Il passe son lycée dans le Delaware, où il étudie les cornemuses, joue du cor dans l’orchestre local et chante dans des chorales religieuses.
À seize ou dix-sept ans, il rend visite à un ami à New York et se retrouve dans un immeuble dont les noms sur les interphones sont à peine croyables: Arthur Russell au dernier étage. Allen Ginsberg au troisième. Richard Hell au deuxième.
Rene Ricard, critique d’art et figure de l’entourage de Warhol, réside lui au cinquième.
Ricard deviendra son compagnon pendant un temps.
Il s’inscrit à Columbia, travaille comme éditeur au St. Mark’s Poetry Project et co-fonde le magazine artistique Shiny.

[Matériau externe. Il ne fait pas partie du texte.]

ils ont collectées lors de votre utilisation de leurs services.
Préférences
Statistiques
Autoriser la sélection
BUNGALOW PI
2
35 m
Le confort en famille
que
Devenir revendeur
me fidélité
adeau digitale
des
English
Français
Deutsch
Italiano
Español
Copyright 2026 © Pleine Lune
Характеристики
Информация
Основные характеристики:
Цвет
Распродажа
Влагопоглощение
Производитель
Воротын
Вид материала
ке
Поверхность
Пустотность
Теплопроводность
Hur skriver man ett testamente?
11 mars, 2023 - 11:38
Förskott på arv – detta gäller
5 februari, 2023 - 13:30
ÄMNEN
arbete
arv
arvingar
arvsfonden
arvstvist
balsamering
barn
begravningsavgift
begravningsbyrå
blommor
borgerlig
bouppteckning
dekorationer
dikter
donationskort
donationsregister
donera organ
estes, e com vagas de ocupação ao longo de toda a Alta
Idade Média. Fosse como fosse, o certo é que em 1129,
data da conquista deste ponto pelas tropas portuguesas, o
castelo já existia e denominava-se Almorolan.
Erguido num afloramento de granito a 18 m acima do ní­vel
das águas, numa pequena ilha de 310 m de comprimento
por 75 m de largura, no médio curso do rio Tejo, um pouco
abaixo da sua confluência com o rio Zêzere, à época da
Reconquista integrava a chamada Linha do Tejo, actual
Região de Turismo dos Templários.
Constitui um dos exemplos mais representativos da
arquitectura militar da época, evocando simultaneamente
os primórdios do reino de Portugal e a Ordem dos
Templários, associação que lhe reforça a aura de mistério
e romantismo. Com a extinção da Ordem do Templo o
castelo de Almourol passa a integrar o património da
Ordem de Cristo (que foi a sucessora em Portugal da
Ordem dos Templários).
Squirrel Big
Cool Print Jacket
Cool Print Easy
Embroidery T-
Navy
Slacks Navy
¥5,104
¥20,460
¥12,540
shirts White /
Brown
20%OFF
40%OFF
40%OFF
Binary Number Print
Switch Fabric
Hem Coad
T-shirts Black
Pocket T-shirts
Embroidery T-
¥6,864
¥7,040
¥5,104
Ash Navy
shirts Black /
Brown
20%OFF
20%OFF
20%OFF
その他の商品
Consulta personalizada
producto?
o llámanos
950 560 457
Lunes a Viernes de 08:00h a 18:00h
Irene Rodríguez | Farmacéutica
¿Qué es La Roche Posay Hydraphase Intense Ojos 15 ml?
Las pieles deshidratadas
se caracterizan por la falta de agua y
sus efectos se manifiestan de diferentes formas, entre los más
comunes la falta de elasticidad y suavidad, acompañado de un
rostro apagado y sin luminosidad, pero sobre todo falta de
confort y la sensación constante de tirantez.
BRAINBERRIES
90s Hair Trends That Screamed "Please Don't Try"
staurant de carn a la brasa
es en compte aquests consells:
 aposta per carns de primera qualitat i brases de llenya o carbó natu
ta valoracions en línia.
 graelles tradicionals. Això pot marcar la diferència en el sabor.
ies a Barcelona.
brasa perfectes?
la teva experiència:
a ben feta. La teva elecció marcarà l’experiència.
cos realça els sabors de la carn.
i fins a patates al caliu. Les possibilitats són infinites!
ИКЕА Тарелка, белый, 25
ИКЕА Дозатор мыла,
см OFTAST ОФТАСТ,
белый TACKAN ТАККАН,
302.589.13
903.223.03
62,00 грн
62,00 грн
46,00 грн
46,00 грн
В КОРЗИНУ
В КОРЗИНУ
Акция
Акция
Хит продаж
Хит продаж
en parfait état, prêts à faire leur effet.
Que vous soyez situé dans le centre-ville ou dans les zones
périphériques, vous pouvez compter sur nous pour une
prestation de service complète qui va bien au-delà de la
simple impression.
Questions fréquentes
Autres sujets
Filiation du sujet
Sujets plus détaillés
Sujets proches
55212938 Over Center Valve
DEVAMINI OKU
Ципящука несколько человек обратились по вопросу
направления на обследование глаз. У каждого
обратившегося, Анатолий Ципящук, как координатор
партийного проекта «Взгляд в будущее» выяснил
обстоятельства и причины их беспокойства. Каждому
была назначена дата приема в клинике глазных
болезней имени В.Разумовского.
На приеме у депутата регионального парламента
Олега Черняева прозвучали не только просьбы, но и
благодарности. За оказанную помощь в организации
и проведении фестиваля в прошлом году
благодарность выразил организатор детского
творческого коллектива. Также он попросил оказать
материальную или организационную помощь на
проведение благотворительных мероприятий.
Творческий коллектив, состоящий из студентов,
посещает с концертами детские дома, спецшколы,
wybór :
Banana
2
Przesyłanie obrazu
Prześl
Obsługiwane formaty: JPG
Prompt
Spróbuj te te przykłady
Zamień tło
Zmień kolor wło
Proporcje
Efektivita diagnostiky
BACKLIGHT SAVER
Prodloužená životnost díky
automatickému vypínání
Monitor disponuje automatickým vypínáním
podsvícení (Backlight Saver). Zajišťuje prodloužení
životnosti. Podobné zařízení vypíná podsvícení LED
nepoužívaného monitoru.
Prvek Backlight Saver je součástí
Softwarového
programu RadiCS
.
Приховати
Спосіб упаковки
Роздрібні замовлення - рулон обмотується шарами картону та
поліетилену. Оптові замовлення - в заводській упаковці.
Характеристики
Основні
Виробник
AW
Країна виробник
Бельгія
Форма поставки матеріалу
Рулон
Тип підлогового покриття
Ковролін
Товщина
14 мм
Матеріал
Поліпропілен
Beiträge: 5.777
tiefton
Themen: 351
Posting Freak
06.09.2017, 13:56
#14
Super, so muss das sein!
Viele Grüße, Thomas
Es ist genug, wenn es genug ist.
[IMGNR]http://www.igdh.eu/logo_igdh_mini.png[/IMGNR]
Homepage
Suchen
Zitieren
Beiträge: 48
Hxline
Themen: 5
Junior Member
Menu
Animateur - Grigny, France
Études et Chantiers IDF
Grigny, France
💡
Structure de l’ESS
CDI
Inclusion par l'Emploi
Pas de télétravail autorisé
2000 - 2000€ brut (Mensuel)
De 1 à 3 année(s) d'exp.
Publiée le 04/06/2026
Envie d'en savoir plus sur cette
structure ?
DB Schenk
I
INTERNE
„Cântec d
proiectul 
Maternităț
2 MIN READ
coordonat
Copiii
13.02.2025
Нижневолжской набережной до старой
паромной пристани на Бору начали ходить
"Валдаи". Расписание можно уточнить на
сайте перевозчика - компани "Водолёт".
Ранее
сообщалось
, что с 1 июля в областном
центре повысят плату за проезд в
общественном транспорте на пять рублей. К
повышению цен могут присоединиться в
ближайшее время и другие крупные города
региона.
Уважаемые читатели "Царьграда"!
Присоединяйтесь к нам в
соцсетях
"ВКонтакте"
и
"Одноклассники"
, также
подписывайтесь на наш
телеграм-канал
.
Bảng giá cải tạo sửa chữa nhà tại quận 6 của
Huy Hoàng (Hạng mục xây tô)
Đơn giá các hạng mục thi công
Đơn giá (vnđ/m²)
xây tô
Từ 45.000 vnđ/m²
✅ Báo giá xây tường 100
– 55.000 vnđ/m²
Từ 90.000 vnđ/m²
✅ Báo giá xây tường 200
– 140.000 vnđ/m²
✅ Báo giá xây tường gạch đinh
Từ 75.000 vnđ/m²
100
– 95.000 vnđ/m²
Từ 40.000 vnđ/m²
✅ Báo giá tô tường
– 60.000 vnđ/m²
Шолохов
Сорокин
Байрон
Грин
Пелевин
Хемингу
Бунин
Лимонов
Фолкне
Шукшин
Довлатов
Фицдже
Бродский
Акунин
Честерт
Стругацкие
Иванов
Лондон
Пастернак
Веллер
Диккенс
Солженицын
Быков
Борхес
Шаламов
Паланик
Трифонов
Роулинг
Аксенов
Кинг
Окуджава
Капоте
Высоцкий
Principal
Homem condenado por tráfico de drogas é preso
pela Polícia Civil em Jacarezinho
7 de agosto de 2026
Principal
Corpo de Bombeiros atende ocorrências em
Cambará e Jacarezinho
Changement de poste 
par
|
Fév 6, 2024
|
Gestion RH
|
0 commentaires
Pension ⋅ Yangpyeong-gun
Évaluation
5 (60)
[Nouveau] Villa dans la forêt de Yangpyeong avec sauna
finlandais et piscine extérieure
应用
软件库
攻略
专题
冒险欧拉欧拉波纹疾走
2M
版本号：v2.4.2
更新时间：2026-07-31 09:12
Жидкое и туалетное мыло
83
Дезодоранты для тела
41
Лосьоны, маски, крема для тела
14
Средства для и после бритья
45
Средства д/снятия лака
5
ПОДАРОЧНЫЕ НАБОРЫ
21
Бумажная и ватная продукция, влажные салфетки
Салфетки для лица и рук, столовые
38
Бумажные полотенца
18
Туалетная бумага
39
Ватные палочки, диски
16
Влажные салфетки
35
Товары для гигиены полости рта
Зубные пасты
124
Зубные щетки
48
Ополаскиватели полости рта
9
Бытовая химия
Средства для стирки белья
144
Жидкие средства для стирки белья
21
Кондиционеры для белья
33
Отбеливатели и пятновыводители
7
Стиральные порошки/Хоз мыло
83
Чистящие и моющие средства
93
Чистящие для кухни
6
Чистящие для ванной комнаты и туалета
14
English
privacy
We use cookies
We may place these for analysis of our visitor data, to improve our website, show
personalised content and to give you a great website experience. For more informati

Il étudie ensuite la poésie au Naropa Institute et assiste notamment à un cours sur William Carlos Williams, dispensé par Ginsberg. C’est d’ailleurs ce même Ginsberg qui le présente à Arthur Russell en 1980.
La rencontre donnera lieu à une collaboration de douze ans, jusqu’à la mort de Russell en 1992.
Hall assure les harmonies sur plusieurs morceaux disco de Russell, dont « Tell You Today » et « Is It All Over My Face? ». En parallèle, les deux travaillent sur un album qui ne verra jamais le jour, jusqu’à ce qu’une partie des enregistrements ne ressurgisse en 2008, dans la compilation posthume Love Is Overtaking Me.
Hall passe ensuite une partie de sa vie à Taïwan. Il y enregistre en 1999 un concert dans une librairie queer locale, sorti sous le nom Cool Fire.
Dry Ice, sorti en 2017, compile des morceaux des années 80 et 90 avec en fil directeur des chansons d’amour queer, visions de nuits en club, descentes post-rave.
My Skyscraper (qui sort en double vinyle sur le chouette label Ulyssa) est à la fois un objet historique et un premier album à part entière.
En effet, là où Dry Ice ne donnait qu’un aperçu partiel, My Skyscraper rassemble quarante ans de chansons écrites et enregistrées entre le début des années 80 et 2025, à une époque où la scène downtown new-yorkaise que Hall fréquentait -celle de Russell, de Ginsberg, de Richard Hell et de la St. Mark’s Poetry Project- n’existait que dans des cercles confidentiels.
Plusieurs titres du disque sont des inédits co-écrits avec Russell. D’autres contiennent sa voix et son violoncelle.
Pour qui connaît Love Is Overtaking Me ou World of Echo, My Skyscraper fonctionne comme le chainon manquant : ce qui se passait de l’autre côté de ces sessions, ce qui se construisait du côté de Hall pendant que Russell occupait le devant de la scène.
Si ce n’est déjà fait, votre curiosité devrait être piquée au vif en apprenant que l’album contient des pépites telles « English Party », une chanson écrite pour Madonna dans les années 80, et jamais publiée.
On y trouve aussi « Boss Trix (Benny’s Song) », un hommage à un ex-petit ami taïwanais, ou encore « Yhema », un sludge-funk industriel en falsetto qui pousse la voix de Hall jusqu’au point de rupture, ainsi que « Go for the Night », co-écrit avec Russell et présenté comme un titre pop jazz élégant dans la veine de Sade.
Vous l’aurez compris, Steven Hall n’a jamais fait les choses dans un ordre établi (« My Skyscraper » non plus) mais tôt ou tard tout fini par trouver sa place.